Subject: Re: 2.6.11, IDE: Strange scheduling behaviour: high-pri RT process not scheduled?

> I've written a small test program which enables periodic RTC interrupts
> at 8192 Hz and then goes into a loop reading /dev/rtc and collecting
> timing statistics (using the rdtscl macro).

straightforward test, used for many years in the linux community
(I claim to have been the first to publish it on lkml ;)

> The test system runs a 2.6.11 kernel (no SMP) on a Pentium3 500 MHz
> embedded hardware.

which probably has memory bandwidth of at most a couple hundred MB/s,
which is really horrible by modern standards.

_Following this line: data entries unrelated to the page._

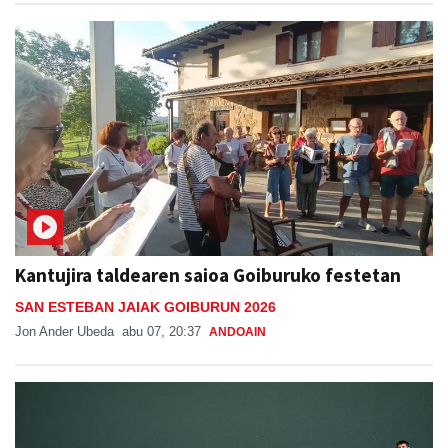
Kantujira taldearen saioa Goiburuko festetan
SAN ESTEBAN JAIAK GOIBURUN 2026
Jon Ander Ubeda
abu 07, 20:37
ANDOAIN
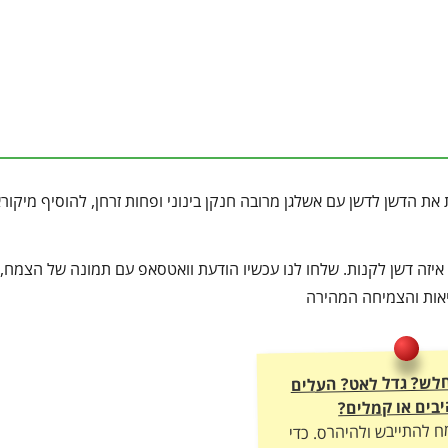
ת הדשן לדשן עם אשלגן מרובה חנקן בינוני ופחות זרחן, להוסיף מיקור
זה דשן לקנות. שלחו לנו עכשיו הודעת וואטסאפ עם תמונה של הצמח, ו
ריאות והצמיחה המהירה
לש? גדל לאט? העלים
בים או קמלים?
ח להתייבש ולהיהרס. כדי
חה מטורפת, יבול עשיר
ה – חובה להתאים לו את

> However, things break seriously when exercising the CF card in parallel
> (e.g. with a dd if=/dev/hda of=/dev/null):
>
> * The rtc *interrupt handler* is delayed for up to 250 *micro*seconds.
> This is very bad for my purpose, but easy to explain: It is roughly the
> time needed to transfer 512 Bytes from a CF card which can transfer 2
> Mbyte/sec, and obviously, the CPU blocks all interrupts while making pio
>
> transfers. (Why? Is this really necessary?)

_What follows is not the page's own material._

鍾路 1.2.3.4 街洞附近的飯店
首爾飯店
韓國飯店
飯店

even with -u1, isn't there still a softirq queue that will delay the wakeup
of your user-space tester?

> * The *test program* is regularly blocked for 63 *milli*seconds,
> sometimes for up to 300 *milli*seconds, which is absolutely
> unacceptable.

guessing that's VM housekeeping.

> Now the big question:
> *** Why doesn't my rt test program get *any* CPU for 63 jiffies? ***
> (the system ticks at 1000 HZ)

because it's user-space. the 'rt' is a bit of a misnomer - it's merely
a higher priority, less preemptable job.

> * The dd program obviously gets some CPU regularly (because it copies 2
> MB/s, and because no other program could cause the 1 % user CPU load).
> The dd runs at normal shell scheduling priority, so it should be
> preempted immediately by my test program!

out of curiosity, does running it with "nice -n 19" change anything?

> 2.) Using a realtime-preempt-2.6.12-rc1-V0.7.41-11 kernel with
> PREEMPT_RT:
> If my test program runs at rtpri 99, the problem is gone: It is
> scheduled within 30 microseconds after the rtc interrupt.
> If my test program runs at rtpri 1, it still suffers from delays
> in the 30 to 300 millisecond range.

so your problem is solved, no?

also, did you try a (plain) preemptable kernel?

2005-03-30 20:38:06

by Lee Revell

[permalink] [raw]

Subject: Re: 2.6.11, IDE: Strange scheduling behaviour: high-pri RT process not scheduled?

On Wed, 2005-03-30 at 09:41 -0500, Mark Hahn wrote:
> >> The test system runs a 2.6.11 kernel (no SMP) on a Pentium3 500 MHz
> > embedded hardware.
>
> which probably has memory bandwidth of at most a couple hundred MB/s,
> which is really horrible by modern standards.

What does that have to do with anything? He said it was an embedded
system.

Lee

2005-03-31 11:05:56

by kus Kusche Klaus

[permalink] [raw]

Subject: RE: 2.6.11, IDE: Strange scheduling behaviour: high-pri RT process not scheduled?

> > The test system runs a 2.6.11 kernel (no SMP) on a Pentium3 500 MHz
> > embedded hardware.
>
> which probably has memory bandwidth of at most a couple hundred MB/s,
> which is really horrible by modern standards.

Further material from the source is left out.